** ACTIVITY **
Pull out every line below holding the word "Dodaj".

(DATA RECORDS begins)

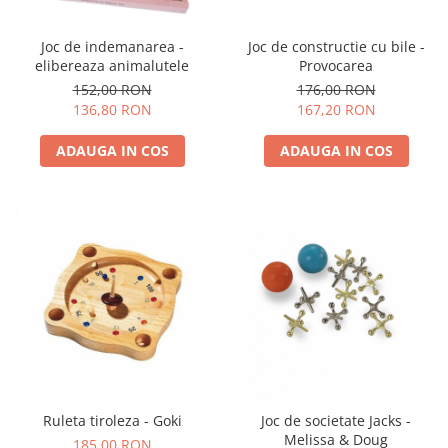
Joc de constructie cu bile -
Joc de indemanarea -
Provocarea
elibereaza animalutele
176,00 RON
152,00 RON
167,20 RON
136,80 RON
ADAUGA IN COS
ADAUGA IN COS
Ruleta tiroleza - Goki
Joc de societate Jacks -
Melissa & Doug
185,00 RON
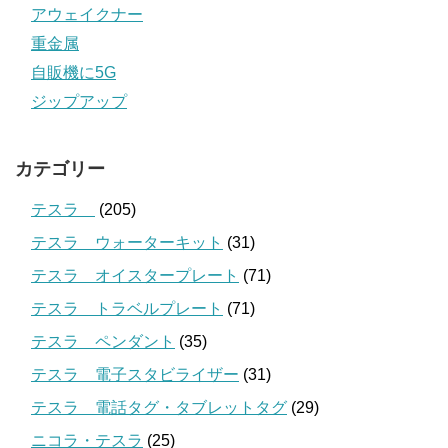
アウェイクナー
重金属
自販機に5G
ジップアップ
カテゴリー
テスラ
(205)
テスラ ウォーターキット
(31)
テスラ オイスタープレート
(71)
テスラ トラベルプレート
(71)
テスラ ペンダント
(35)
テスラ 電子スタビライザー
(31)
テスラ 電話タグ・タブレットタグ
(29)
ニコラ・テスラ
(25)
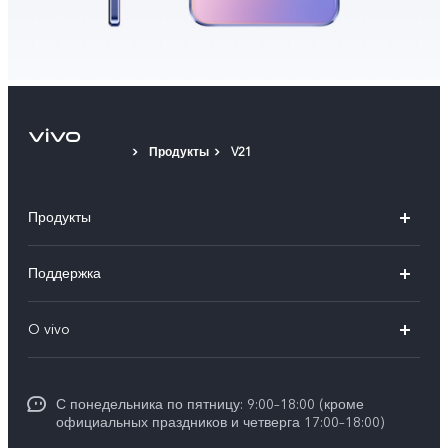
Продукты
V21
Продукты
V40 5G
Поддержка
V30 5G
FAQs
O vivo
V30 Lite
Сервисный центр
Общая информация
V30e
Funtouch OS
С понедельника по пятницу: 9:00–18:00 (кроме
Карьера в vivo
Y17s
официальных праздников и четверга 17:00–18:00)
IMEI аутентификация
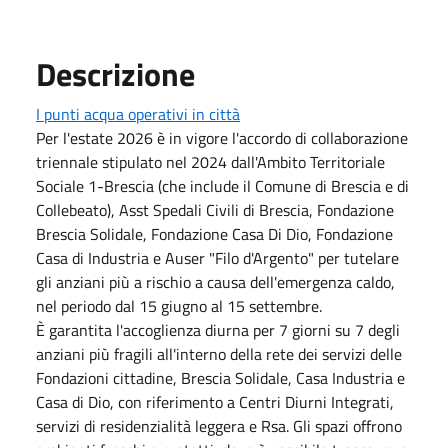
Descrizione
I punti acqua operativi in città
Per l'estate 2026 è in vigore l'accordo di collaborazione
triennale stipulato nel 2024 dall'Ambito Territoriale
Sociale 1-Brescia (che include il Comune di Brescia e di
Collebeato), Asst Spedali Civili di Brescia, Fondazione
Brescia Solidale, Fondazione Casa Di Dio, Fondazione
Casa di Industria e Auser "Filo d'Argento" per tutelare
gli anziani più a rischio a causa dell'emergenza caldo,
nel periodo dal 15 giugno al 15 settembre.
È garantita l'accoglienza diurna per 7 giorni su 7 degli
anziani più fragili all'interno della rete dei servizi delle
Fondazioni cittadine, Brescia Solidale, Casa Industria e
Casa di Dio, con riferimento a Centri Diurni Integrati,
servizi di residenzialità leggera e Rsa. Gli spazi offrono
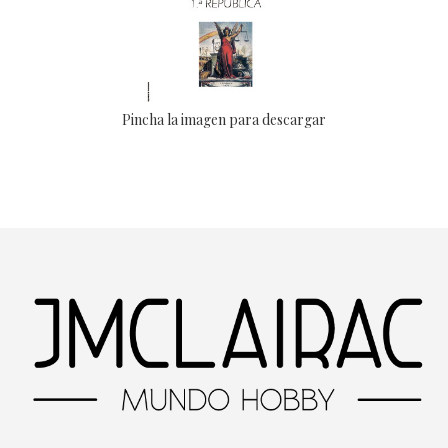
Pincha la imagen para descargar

(DATA RECORDS ends)
(DATA RECORDS begins)

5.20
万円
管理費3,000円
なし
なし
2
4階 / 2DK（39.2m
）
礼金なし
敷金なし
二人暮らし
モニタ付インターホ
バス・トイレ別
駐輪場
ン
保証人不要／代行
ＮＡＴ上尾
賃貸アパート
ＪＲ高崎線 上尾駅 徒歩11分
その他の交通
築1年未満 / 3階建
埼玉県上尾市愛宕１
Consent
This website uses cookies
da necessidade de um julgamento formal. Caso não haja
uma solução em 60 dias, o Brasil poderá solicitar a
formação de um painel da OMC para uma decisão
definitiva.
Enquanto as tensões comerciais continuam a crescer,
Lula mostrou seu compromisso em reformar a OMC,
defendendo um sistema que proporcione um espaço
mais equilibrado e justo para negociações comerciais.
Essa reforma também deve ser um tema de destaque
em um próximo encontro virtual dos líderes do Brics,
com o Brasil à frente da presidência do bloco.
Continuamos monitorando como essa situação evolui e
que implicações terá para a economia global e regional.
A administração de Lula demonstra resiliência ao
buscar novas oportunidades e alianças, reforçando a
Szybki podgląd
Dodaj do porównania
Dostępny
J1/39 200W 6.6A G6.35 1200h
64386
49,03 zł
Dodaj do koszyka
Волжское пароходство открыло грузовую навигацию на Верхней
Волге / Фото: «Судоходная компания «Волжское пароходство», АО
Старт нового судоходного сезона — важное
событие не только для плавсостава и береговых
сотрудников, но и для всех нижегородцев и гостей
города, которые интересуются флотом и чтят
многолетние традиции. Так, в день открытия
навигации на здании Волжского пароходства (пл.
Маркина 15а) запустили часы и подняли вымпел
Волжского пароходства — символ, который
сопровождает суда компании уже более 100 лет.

(DATA RECORDS ends)

** RESULT **
Dodaj do porównania
Dodaj do koszyka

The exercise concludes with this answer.